Nem pensei no terrível significado daquela informação de alerta a exigir uma valente reacção, ou teria respondido para os mandar sair imediatamente, e que se pusessem na alheta para prosseguir a justa soneca. A minha displicência valeu-me um novo empurrão, e aí o Morais falou-me sério: "eles já estão cá dentro, mexe-te!". E dirigia-se à minha pessoa, não restavam dúvidas.

Soergui a cabeça e vi um autêntico homem-de-guerra, com uns chinelitos chineses enfiados nos dedos dos pés, fardado à pai Adão, feições rígidas, e equipado para matar. Pulei da cama, procurei a "canhota" e o cinto dos carregadores de municiação. Ainda procurei a boina, mas não era necessária. Nos quartos havia um bulício surdo. Estaríamos ali meia-dúzia de valentes furriéis à rasca com a situação. "Se eles já entraram, sabem que nós estamos aqui", disse um. "Foda-se!" respondeu outro. Com jeitinho cauteloso, alguém tentou abrir a porta para tentarmos constatar a situação no exterior, mas aquela merda velha e colonial, rangia com a deslocação e dava conta da nossa presença na casa.

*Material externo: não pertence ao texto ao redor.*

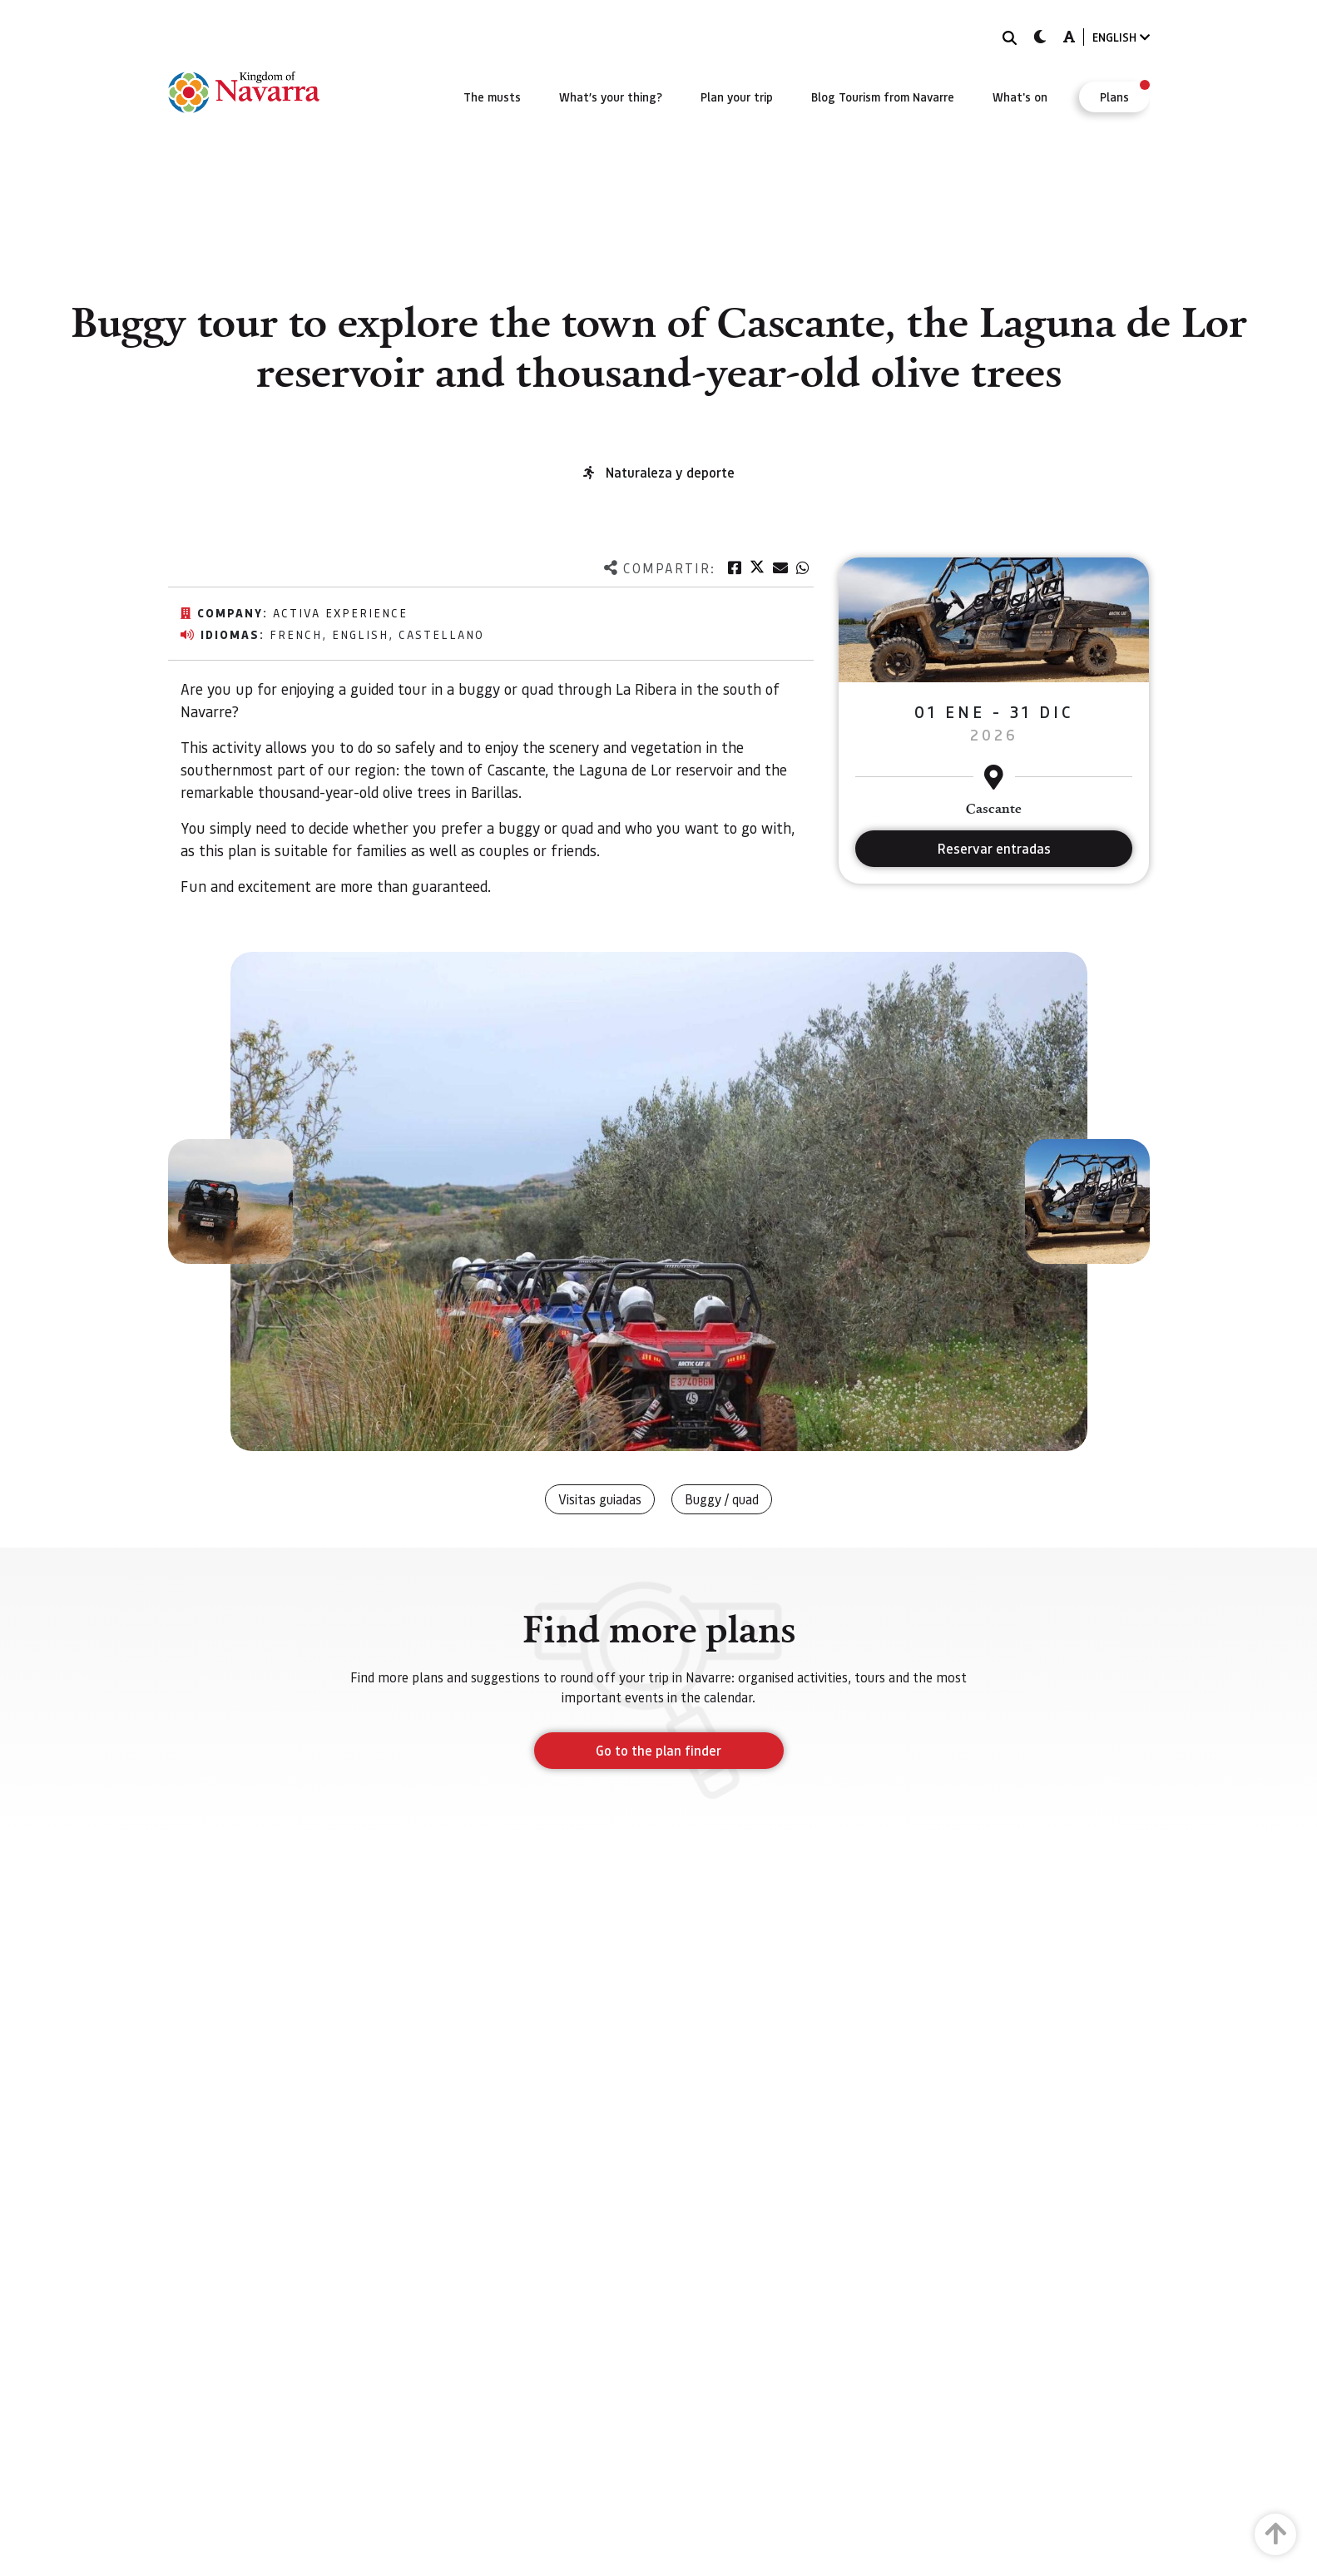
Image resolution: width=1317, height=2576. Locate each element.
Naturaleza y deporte (670, 472)
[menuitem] (492, 96)
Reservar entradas (994, 848)
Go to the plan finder (658, 1750)
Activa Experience (340, 612)
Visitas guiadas (599, 1499)
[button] (230, 1201)
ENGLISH (1121, 37)
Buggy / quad (722, 1499)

Para que uma cabeça pudesse alcançar o exterior e perscrutar no escuro, foi preciso insistir no ranger da porta descaída, e logo soou um aviso sensato e acagaçado: "Não façam barulho com a porta, carago!". O Tito, que já usava uns óculos de lentes grossas, e estava dispensado das saídas noturnas porque se atirava paro o chão espampanantemente de cada vez que tropeçava numa ervinha, era, obviamente, o mais habilitado para proceder à observação.

Talvez por incapacidade para conter o nervosismo, ou para assustar o IN naturalmente surpreendido com a insólita decisão, começa a correr na direcção do pau-de-bandeira, na parada à nossa frente. Estupidamente solidário, atirei-me em correria atrás dele para lhe contar os balázios no caso do IN responder com artilharia. A meio caminho, já ultrapassados uns 20 metros de território beligerante, parámos surpreendidos pela total ausência de tiros.

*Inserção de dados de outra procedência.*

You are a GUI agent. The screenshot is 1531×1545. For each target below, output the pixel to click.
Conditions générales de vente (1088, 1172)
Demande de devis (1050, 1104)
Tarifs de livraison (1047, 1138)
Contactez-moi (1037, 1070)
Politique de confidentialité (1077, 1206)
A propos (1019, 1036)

"Foda-se! onde é que os gajos estão?" - interrogava-se um intrépido furriel miliciano, desejoso de aplicar uma valente lição nos irritantes perturbadores do sono alheio. Reorganizada a tropa como força de combate, dirigimo-nos para junto do Posto de Rádio de onde vinham vozes.

Estava lá o capitão Trapinhos, já antes alertado para a guerra e à procura de um lugar seguro, como seria o abrigo das transmissões, e mais alguma tropa de "especialistas". Ficámos então a saber, que o sargento David, movido pela insónia, ou pelos efeitos de alguns vapores etílicos, estava junto da porta da secretaria a contar carneiros que não acabavam, e viu umas silhuetas ao longe, a deslocarem-se com cargas destruidoras às costas em direcção aos obuses.

Ainda havia tempo para lançar o alarme, pois ainda nada tinha ido pelos ares. E foi o que fez. Dirigiu-se às Transmissões onde foi muito bem acolhido, e de onde, diligentemente, saíram os alertas para o capitão e oficiais. Ainda hoje não faço ideia como é que os furriéis foram alertados para a ameaça destruidora, mas lá que há bruxas, há!

Mais uma vez dei prova de uma estupidez descontrolada, e perguntei a s.exa. o capitão Trapinhos, se já tinha providenciado uma batida na aldeia, no sentido de evitar o pior. Não, não tinha. E logo me incumbiu de ali recrutar uma força para o efeito.

Lá fui com uma dúzia de bravos cozinheiros, mecânicos de viaturas e armamento, o escrita, o corneteiro, o básico, e mais alguns que não posso identificar. Dei uma instrução simples e fundamental, sobre a acção surpresa que íamos desencadear, sobretudo que não dessem tiros, ou teria que foder os cornos a algum gajo, para mais dos nossos.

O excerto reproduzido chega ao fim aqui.